40代になったときに同期はかなり減っていた
韓国で50歳を前後に退職する人の中で、パクさんのように「役員に昇進できなかったため」という理由を挙げる人は多い。
「40代半ばくらいまで順調に昇進していくと、みんな自分は役員になれると思うんですよ(笑)。同期は170人ほどいて、節目節目で昇進できないとわかるとみなパラパラと途中で転職していきます。40代になったときにはかなり減っていましたから、生き残ったと思ってしまった。
先日、役員になれずに定年前に辞めてしまった同期と会ったら、みんな自分は役員になれると思っていたそうです。結局役員になれなかったほとんどが私のように会社を辞めました。残った同期もいましたが、結局はいづらくなって辞めてしまった。みんな55歳前には会社を辞めていますね」
パクさんは役員になれるだろうと思っていたため、退職後の具体的なビジョンはなく、退職後の準備もしていなかったという。

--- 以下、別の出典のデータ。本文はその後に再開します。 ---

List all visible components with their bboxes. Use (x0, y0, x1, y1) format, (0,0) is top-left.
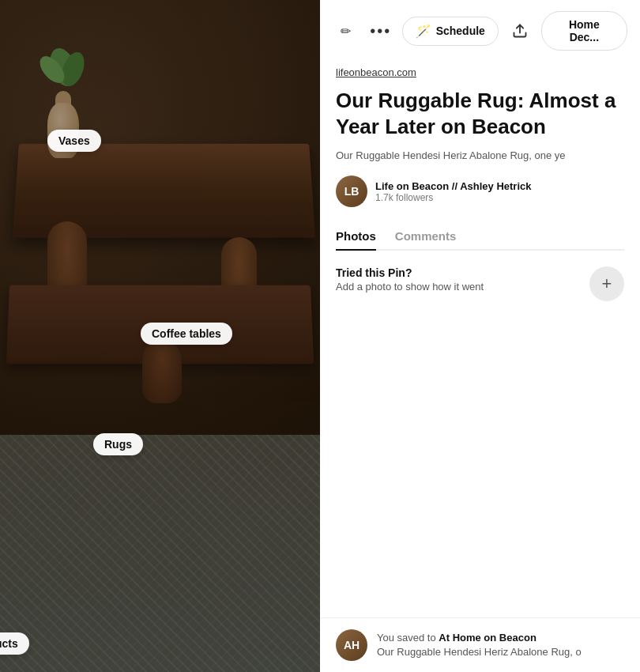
saved-description: Our Ruggable Hendesi Heriz Abalone Rug, … (377, 646, 582, 658)
pin-description: Our Ruggable Hendesi Heriz Abalone Rug, … (336, 149, 624, 163)
author-followers: 1.7k followers (375, 192, 531, 203)
saved-avatar: AH (336, 629, 367, 661)
tried-section: Tried this Pin? Add a photo to show how … (336, 266, 624, 301)
tab-comments[interactable]: Comments (395, 223, 457, 251)
author-name[interactable]: Life on Beacon // Ashley Hetrick (375, 180, 531, 192)
saved-prefix: You saved to (377, 632, 439, 644)
more-options-button[interactable]: ••• (367, 17, 394, 45)
schedule-icon: 🪄 (416, 24, 431, 39)
pin-title: Our Ruggable Rug: Almost a Year Later on… (336, 88, 624, 139)
saved-text: You saved to At Home on Beacon Our Rugga… (377, 631, 582, 659)
tag-vases[interactable]: Vases (47, 130, 101, 152)
tag-coffee-tables[interactable]: Coffee tables (141, 323, 232, 345)
author-info: Life on Beacon // Ashley Hetrick 1.7k fo… (375, 180, 531, 203)
pin-content: lifeonbeacon.com Our Ruggable Rug: Almos… (320, 62, 640, 617)
tag-products[interactable]: ucts (0, 632, 29, 655)
upload-icon (512, 23, 528, 39)
home-dec-button[interactable]: Home Dec... (541, 11, 627, 51)
tab-photos[interactable]: Photos (336, 223, 376, 251)
saved-board[interactable]: At Home on Beacon (439, 632, 536, 644)
pin-detail-panel: ✏ ••• 🪄 Schedule Home Dec... lifeonbeaco… (320, 0, 640, 672)
upload-button[interactable] (506, 17, 533, 45)
toolbar: ✏ ••• 🪄 Schedule Home Dec... (320, 0, 640, 62)
author-avatar[interactable]: LB (336, 176, 367, 207)
pin-image-panel: Vases Coffee tables Rugs ucts (0, 0, 320, 672)
saved-bar: AH You saved to At Home on Beacon Our Ru… (320, 617, 640, 672)
tried-title: Tried this Pin? (336, 266, 580, 279)
author-row: LB Life on Beacon // Ashley Hetrick 1.7k… (336, 176, 624, 207)
add-photo-button[interactable]: + (589, 266, 624, 301)
tried-subtitle: Add a photo to show how it went (336, 281, 580, 293)
schedule-button[interactable]: 🪄 Schedule (402, 17, 499, 46)
pin-tabs: Photos Comments (336, 223, 624, 251)
tag-rugs[interactable]: Rugs (93, 433, 143, 455)
edit-button[interactable]: ✏ (333, 17, 360, 45)
source-link[interactable]: lifeonbeacon.com (336, 66, 624, 78)
schedule-label: Schedule (436, 25, 485, 37)
tried-text: Tried this Pin? Add a photo to show how … (336, 266, 580, 293)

「正直、日々の仕事で精一杯で、そんなことを考える余裕なんてありませんでした。みんな同じようなことを言っていました。私の場合は、役員になれなかったらそのときにその先を考えようなんて思っていましたし」
退職後は当面は失業保険でやり過ごすことにし、まず、知り合いに仕事があれば紹介してほしいと声をかけ、60歳以降の生活費を準備することから始めた。
そして、失業保険の受給期間が折り返しに入ったころ、勤めていた会社が退職者に優先して店舗の場所を提供してくれる制度を利用して、スポーツシューズの販売店をオープンさせた。失業保険が支給されている間は奥さんが代わりに店を切り盛りしたという。
利益もまあまあ出たし「面白かった」が2年ほど続けて閉店した。優先制度が終わり店舗の家賃も上がったためだ。その後は声をかけていた先輩が立ち上げた靴下の製造・卸企業に声をかけられ、就職した。